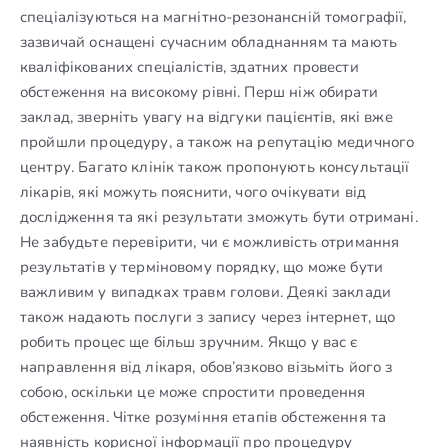
спеціалізуються на магнітно-резонансній томографії,
зазвичай оснащені сучасним обладнанням та мають
кваліфікованих спеціалістів, здатних провести
обстеження на високому рівні. Перш ніж обирати
заклад, зверніть увагу на відгуки пацієнтів, які вже
пройшли процедуру, а також на репутацію медичного
центру. Багато клінік також пропонують консультації
лікарів, які можуть пояснити, чого очікувати від
дослідження та які результати зможуть бути отримані.
Не забудьте перевірити, чи є можливість отримання
результатів у терміновому порядку, що може бути
важливим у випадках травм голови. Деякі заклади
також надають послуги з запису через інтернет, що
робить процес ще більш зручним. Якщо у вас є
направлення від лікаря, обов’язково візьміть його з
собою, оскільки це може спростити проведення
обстеження. Чітке розуміння етапів обстеження та
наявність корисної інформації про процедуру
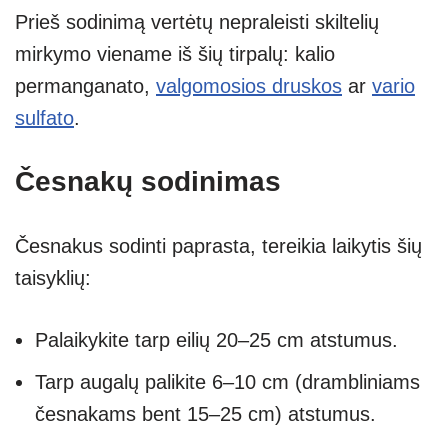
Prieš sodinimą vertėtų nepraleisti skiltelių
mirkymo viename iš šių tirpalų: kalio
permanganato,
valgomosios druskos
ar
vario
sulfato
.
Česnakų sodinimas
Česnakus sodinti paprasta, tereikia laikytis šių
taisyklių:
Palaikykite tarp eilių 20–25 cm atstumus.
Tarp augalų palikite 6–10 cm (drambliniams
česnakams bent 15–25 cm) atstumus.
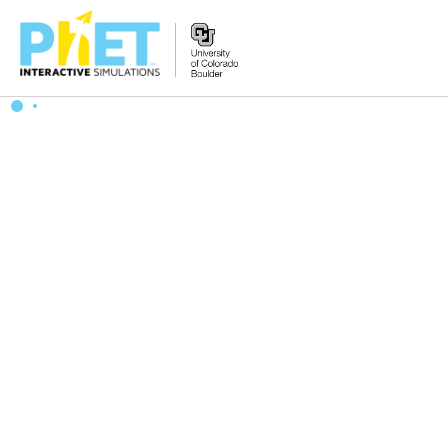
Tìm
trên
Website
PhET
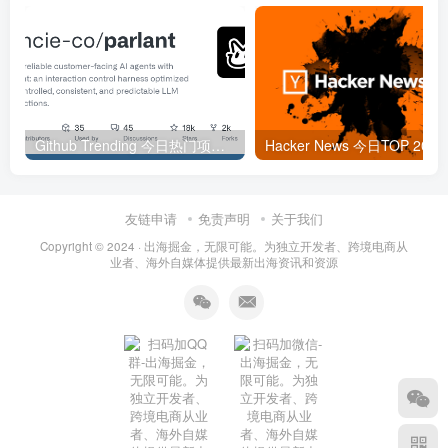
Github Trending 今日热门项目 | 2025-09-06
Hacker
友链申请
免责声明
关于我们
Copyright © 2024 ·
出海掘金，无限可能。为独立开发者、跨境电商从
业者、海外自媒体提供最新出海资讯和资源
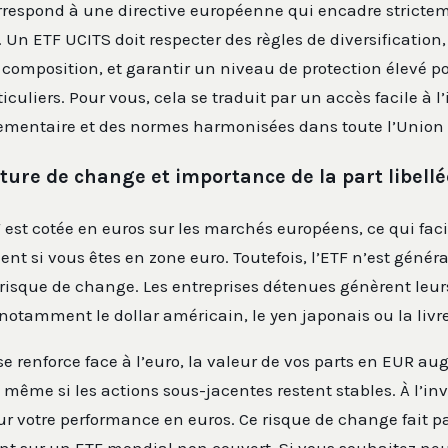
rrespond à une directive européenne qui encadre strictem
 Un ETF UCITS doit respecter des règles de diversification,
composition, et garantir un niveau de protection élevé po
iculiers. Pour vous, cela se traduit par un accès facile à 
lementaire et des normes harmonisées dans toute l’Union
ture de change et importance de la part libell
 est cotée en euros sur les marchés européens, ce qui facil
ent si vous êtes en zone euro. Toutefois, l’ETF n’est géné
 risque de change. Les entreprises détenues génèrent leu
 notamment le dollar américain, le yen japonais ou la livre
 se renforce face à l’euro, la valeur de vos parts en EUR a
me si les actions sous-jacentes restent stables. À l’inv
ur votre performance en euros. Ce risque de change fait p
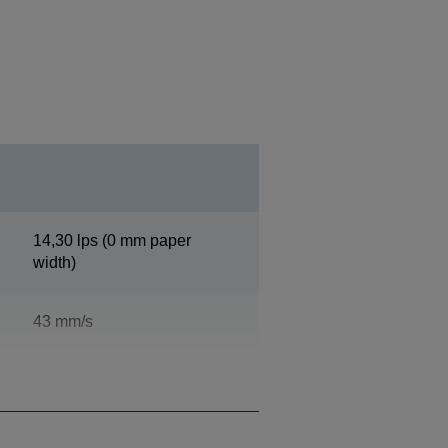
14,30 lps (0 mm paper
width)
43 mm/s
Paper width76 mm, 40 / 53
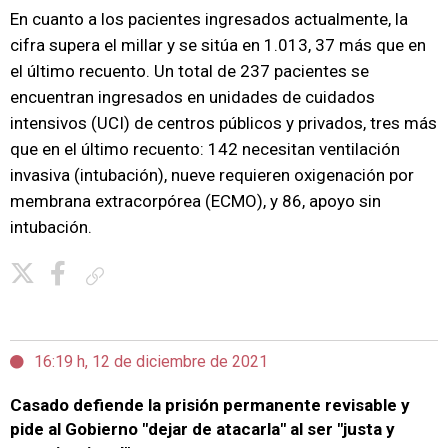
En cuanto a los pacientes ingresados actualmente, la
cifra supera el millar y se sitúa en 1.013, 37 más que en
el último recuento. Un total de 237 pacientes se
encuentran ingresados en unidades de cuidados
intensivos (UCI) de centros públicos y privados, tres más
que en el último recuento: 142 necesitan ventilación
invasiva (intubación), nueve requieren oxigenación por
membrana extracorpórea (ECMO), y 86, apoyo sin
intubación.
Copiar enlace
16:19 h, 12 de diciembre de 2021
Casado defiende la prisión permanente revisable y
pide al Gobierno "dejar de atacarla" al ser "justa y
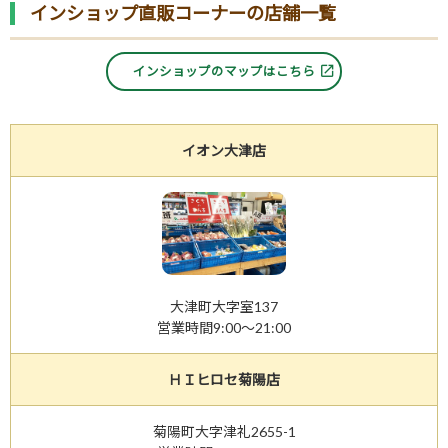
インショップ直販コーナーの店舗一覧
インショップのマップはこちら
イオン大津店
大津町大字室137
営業時間9:00～21:00
ＨＩヒロセ菊陽店
菊陽町大字津礼2655-1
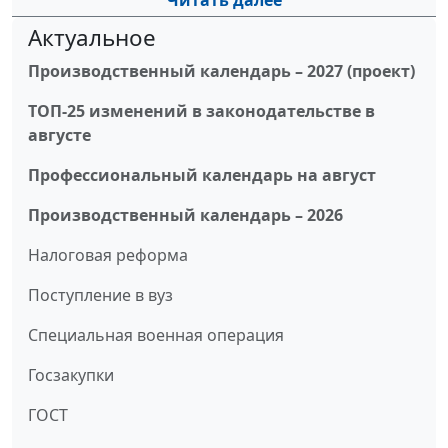
Читать далее
Актуальное
Производственный календарь – 2027 (проект)
ТОП-25 изменений в законодательстве в
августе
Профессиональный календарь на август
Производственный календарь – 2026
Налоговая реформа
Поступление в вуз
Специальная военная операция
Госзакупки
ГОСТ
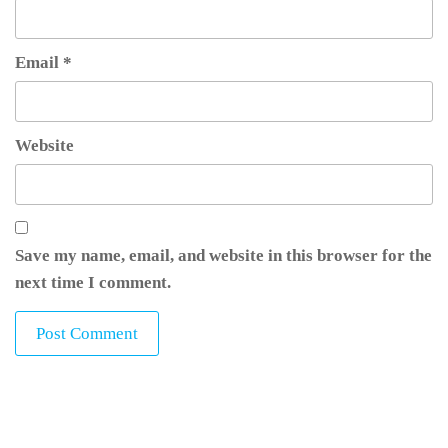
Email
*
Website
Save my name, email, and website in this browser for the
next time I comment.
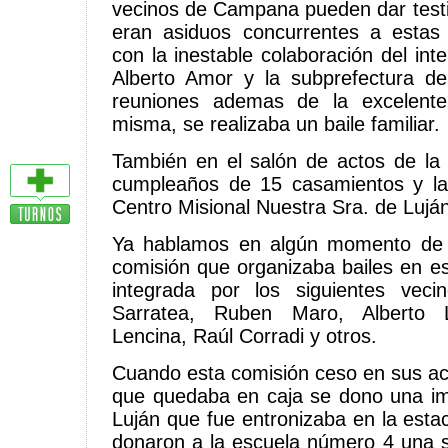
vecinos de Campana pueden dar test
eran asiduos concurrentes a esta
con la inestable colaboración del in
Alberto Amor y la subprefectura 
reuniones ademas de la excelente 
misma, se realizaba un baile familiar.
También en el salón de actos de la 
cumpleaños de 15 casamientos y la
Centro Misional Nuestra Sra. de Luján
Ya hablamos en algún momento de 
comisión que organizaba bailes en e
integrada por los siguientes vec
Sarratea, Ruben Maro, Alberto 
Lencina, Raúl Corradi y otros.
Cuando esta comisión ceso en sus act
que quedaba en caja se dono una im
Luján que fue entronizaba en la esta
donaron a la escuela número 4 una s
········
WHAT YOU HAVE TO DO »
Excerpt from the records above: set down only the lines from the one that contains "notamment le dollar" through the one that contains "invasiva (intubación), nueve", inclusive, word for word. Pictures stay out.

WRITTEN SOLUTION »
 notamment le dollar américain, le yen japonais ou la livre
 se renforce face à l’euro, la valeur de vos parts en EUR a
me si les actions sous-jacentes restent stables. À l’inv
ur votre performance en euros. Ce risque de change fait p
14,30 lps (0 mm paper
width)
43 mm/s
Paper width76 mm, 40 / 53
En cuanto a los pacientes ingresados actualmente, la
cifra supera el millar y se sitúa en 1.013, 37 más que en
el último recuento. Un total de 237 pacientes se
encuentran ingresados en unidades de cuidados
intensivos (UCI) de centros públicos y privados, tres más
que en el último recuento: 142 necesitan ventilación
invasiva (intubación), nueve requieren oxigenación por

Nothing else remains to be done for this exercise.